Madame X, dont il convient de rappeler qu’elle avait également des tâches administratives et commerciales – avec un intéressement au nombre d’adhésions – au sein de la société, conteste cette incapacité en faisant valoir que son diplôme lui procurait une équivalence avec le brevet professionnel AGFF mention C en application des dispositions de l’art 8 de l’arrêté du 10 août 2005 modifié le 18 décembre 2008.
Elle produit deux réponses à ses interrogations des 24 et 25 janvier 2012 émanant de la DRJCS – N O inspectrice responsable du pôle formation certification métier – et la retransmission de la réponse du ministère relativement à cette équivalence et à la possibilité en conséquence d’encadrer des cours collectifs en utilisant non des machines mécaniques – poids selon l’effet souhaité – mais des machines hydrauliques sans poids comme support de travail comme ce serait le cas au sein des salles Curves, ce qui n’a pas été contredit.
Force est de constater que l’employeur n’a pas interrogé la directrice départementale de la Cohésion Sociale du Morbihan à la suite du courrier du 16 décembre 2010 qui n’excluait pas madame X de toute activité à l’inverse de madame E la gérante, et qui contrairement à ce qui est indiqué dans la lettre de licenciement n’exigeait pas qu’il soit mis fin à l’activité de la salariée dans la structure, et ne menaçait pas de fermeture du centre en cas de maintien de la salariée.
Dès lors, en l’absence au surplus de tout élément sur l’activité administrative et commerciale de madame X, mais également sur les activités précises offertes aux adhérentes du club de sport et sur le matériel de la salle, le licenciement de madame X, dont il n’est pas établi que l’activité d’animatrice sportive au sein de la salle de sport Curves n’était pas possible au regard du diplôme qu’elle détenait et de son équivalence, apparaît sans cause réelle et sérieuse.
Madame X est en conséquence en droit d’obtenir des dommages-intérêts pour licenciement sans cause réelle et sérieuse, en application des dispositions de l’article L. 1235-5 du code du travail.
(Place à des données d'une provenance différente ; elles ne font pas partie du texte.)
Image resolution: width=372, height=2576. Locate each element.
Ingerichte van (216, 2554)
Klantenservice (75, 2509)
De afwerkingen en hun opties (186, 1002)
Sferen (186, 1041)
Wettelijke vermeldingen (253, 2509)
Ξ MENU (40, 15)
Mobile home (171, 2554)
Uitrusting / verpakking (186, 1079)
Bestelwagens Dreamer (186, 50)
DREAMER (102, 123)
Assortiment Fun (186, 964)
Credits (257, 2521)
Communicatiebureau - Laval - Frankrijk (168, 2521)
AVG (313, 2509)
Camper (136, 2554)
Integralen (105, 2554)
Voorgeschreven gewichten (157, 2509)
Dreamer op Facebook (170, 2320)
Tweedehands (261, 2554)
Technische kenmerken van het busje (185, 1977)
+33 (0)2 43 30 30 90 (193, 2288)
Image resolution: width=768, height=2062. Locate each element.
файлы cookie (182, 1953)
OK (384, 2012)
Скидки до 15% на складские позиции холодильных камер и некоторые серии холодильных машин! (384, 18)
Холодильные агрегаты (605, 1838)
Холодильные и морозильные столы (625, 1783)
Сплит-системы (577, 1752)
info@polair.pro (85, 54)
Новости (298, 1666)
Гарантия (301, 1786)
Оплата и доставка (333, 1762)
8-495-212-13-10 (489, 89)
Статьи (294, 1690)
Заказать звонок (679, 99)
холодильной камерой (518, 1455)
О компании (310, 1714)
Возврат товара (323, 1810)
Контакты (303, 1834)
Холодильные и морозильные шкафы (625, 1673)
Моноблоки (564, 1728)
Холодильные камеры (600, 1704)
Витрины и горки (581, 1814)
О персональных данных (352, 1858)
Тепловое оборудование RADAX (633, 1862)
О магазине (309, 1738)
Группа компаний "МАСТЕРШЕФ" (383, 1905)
Elle percevait un salaire moyen de 1.655,21 euros bruts, montant non contesté et fait valoir qu’elle a, après une période de chômage, suivi une formation du 1er septembre 2012 au 31 août 2013 et a été engagée à temps partiel en juillet 2013 par deux contrats à durée indéterminée cumulant ainsi 15 heures hebdomadaires, sans cependant justifier de sa situation financière exacte actuelle.
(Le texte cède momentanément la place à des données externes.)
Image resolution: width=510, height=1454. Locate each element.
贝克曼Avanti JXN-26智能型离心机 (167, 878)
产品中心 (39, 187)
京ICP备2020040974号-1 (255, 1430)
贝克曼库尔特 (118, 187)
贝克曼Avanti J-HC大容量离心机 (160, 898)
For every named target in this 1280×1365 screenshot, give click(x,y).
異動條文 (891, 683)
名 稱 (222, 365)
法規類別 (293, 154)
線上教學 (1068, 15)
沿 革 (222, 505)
Il lui sera alloué en conséquence la somme de 10.000€.
L’équité impose de faire droit en outre à sa demande fondée sur l’art 700 du code de procédure civile.
PAR CES MOTIFS
LA COUR,
Infirme le jugement déféré en toutes ses dispositions,
Statuant à nouveau,
Dit que madame X a fait l’objet de harcèlement moral,
Dit que le licenciement de madame X est sans cause réelle et sérieuse,
Fixe en conséquence la créance de madame X au passif de la liquidation judiciaire de la Sarl Golfe Forme aux sommes suivantes :
-1.000 euros de dommages et intérêts en réparation de son préjudice moral,
— 10.000 euros au titre des dommages et intérêts pour licenciement abusif,
— 1.000 euros au titre de l’article 700 du code de procédure civile,
Déclare le présent arrêt commun et opposable au CGEA centre ouest, dans les limites prévues aux articles L. 3253-6 et suivants du code du travail,
Met à la charge de la liquidation judiciaire de la Sarl Forme Golfe les dépens éventuels des deux instances.